The closure of the Oshawa Assembly Plant is part of a shift in the company’s global production and has nothing to do with the new U.S.-Mexico-Canada trade agreement, a source familiar with the situation said Sunday.
The source, who spoke on condition of anonymity, said the shift also affects GM operations in other countries, and the Oshawa facility is the only Canadian plant that will be shuttered. GM also operates manufacturing facilities in St. Catharines, Ont., and Ingersoll, Ont.
Unifor, the union representing more than 2,500 workers at the Oshawa plant, said in a statement that it does not have complete details of Monday’s announcement, but it has been informed that there is no product allocated to the Oshawa plant past December 2019.
“Based on commitments made during 2016 contract negotiations, Unifor does not accept this announcement and is immediately calling on GM to live up to the spirit of that agreement,” the union said in a statement on its website.
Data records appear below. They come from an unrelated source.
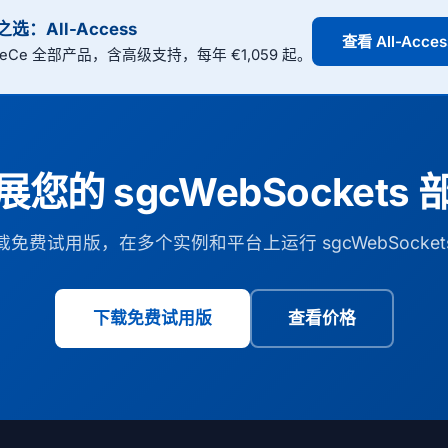
选：All-Access
查看 All-Acce
GeCe 全部产品，含高级支持，每年 €1,059 起。
展您的 sgcWebSockets 
载免费试用版，在多个实例和平台上运行 sgcWebSocket
下载免费试用版
查看价格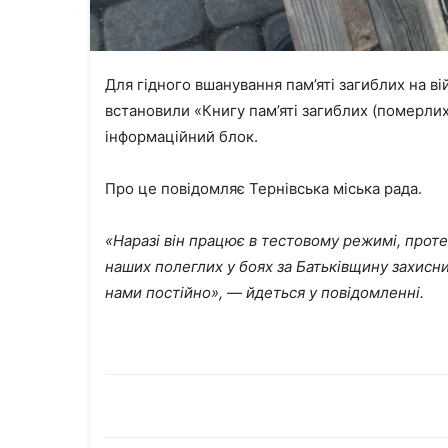
Для гідного вшанування пам’яті загиблих на ві
встановили «Книгу пам’яті загиблих (померли
інформаційний блок.
Про це повідомляє Тернівська міська рада.
«Наразі він працює в тестовому режимі, проте
наших полеглих у боях за Батьківщину захисник
нами постійно», ― йдеться у повідомленні.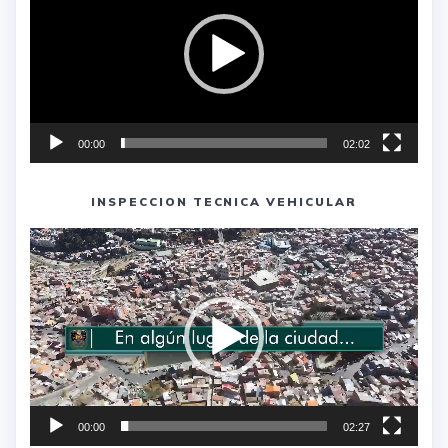
00:00
02:02
INSPECCION TECNICA VEHICULAR
Reproductor
de
vídeo
00:00
02:27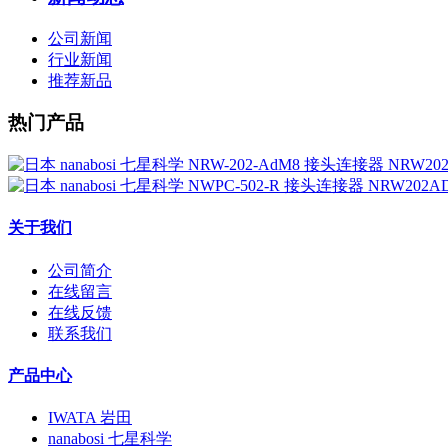
公司新闻
行业新闻
推荐新品
热门产品
关于我们
公司简介
在线留言
在线反馈
联系我们
产品中心
IWATA 岩田
nanabosi 七星科学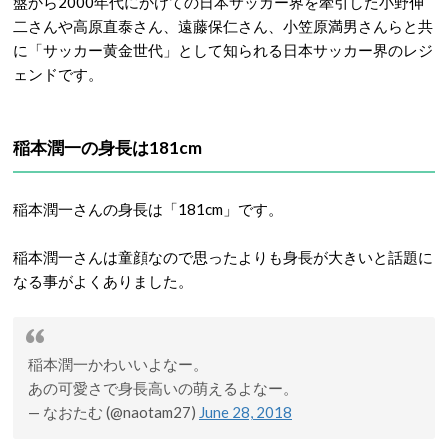
盤から2000年代にかけての日本サッカー界を牽引した小野伸
二さんや高原直泰さん、遠藤保仁さん、小笠原満男さんらと共
に「サッカー黄金世代」として知られる日本サッカー界のレジ
ェンドです。
稲本潤一の身長は181cm
稲本潤一さんの身長は「181cm」です。
稲本潤一さんは童顔なので思ったよりも身長が大きいと話題に
なる事がよくありました。
稲本潤一かわいいよなー。
あの可愛さで身長高いの萌えるよなー。
— なおたむ (@naotam27)
June 28, 2018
“Unifor is scheduled to hold a discussion with General Motors (Monday) and will provide further comment following the meeting.”
A spokeswoman for GM Canada said Sunday that the company had “no news or comment tonight” and would not be commenting on speculation.
Oshawa Mayor John Henry said he had not spoken to anyone from GM. He said he heard about the reported closure from CTV News, which first reported the story, when a reporter called him for comment earlier in the day.
He said in a phone interview that the plant closure would have ripple effects well beyond the city of roughly 170,000.
“It’s going to affect the province, it’s going to affect the region … The auto industry’s been a big part of the province of Ontario for over 100 years.
“This country has also invested a lot in General Motors,” he added, referring to the 2009 bailout that saw the federal and provincial governments invest billions in GM and Chrysler to keep the companies afloat.
Federal and provincial politicians also weighed in on the reported closure, expressing concern for the thousands of high-paying jobs at the Oshawa plant — as well as the potential trickle-down effect a closure could have.
Jennifer French, who represents Oshawa in the provincial legislature, said she finds the news “gravely concerning.”
“If GM Canada is indeed turning its back on 100 years of industry and community — abandoning workers and families in Oshawa — then this is a callous decision that must be fought,” she said in a statement.
“GM didn’t build #Oshawa. Oshawa built GM,” French added in a tweet.
Conservative MP Colin Carrie, who according to his website spent his summers as a youth working in the Oshawa plant, called the reports “very concerning” and promised to “look further into the situation.”
According to GM’s website, the Oshawa Assembly Plant employs 2,522 workers with Unifor Local 222. Production began on Nov. 7, 1953, and in the 1980s the plant employed roughly 23,000 people.
Unifor national president Jerry Dias said in April that the Oshawa complex was headed for closure in June of this year. But he noted the former head of GM Canada, Steve Carlisle, was determined it wouldn’t close on his watch.
Carlisle was moved that month to head Cadillac, the global automaker’s luxury car division, as part of a management rotation.
At the time of the transfer, Dias said Carlisle’s appointment to lead Cadillac would raise his profile and influence within GM’s headquarters in Detroit, and that “would be a huge benefit for us.”
The Oshawa operation became a Donald Trump talking point during Canada-U.S. trade negotiations, according to a Toronto Star report about an off-the-record aside during an interview with Bloomberg News over the summer.
“Every time we have a problem with a point, I just put up a picture of a Chevrolet Impala,” the U.S. president was reported to have said. The Impala is built at the GM plant in Oshawa.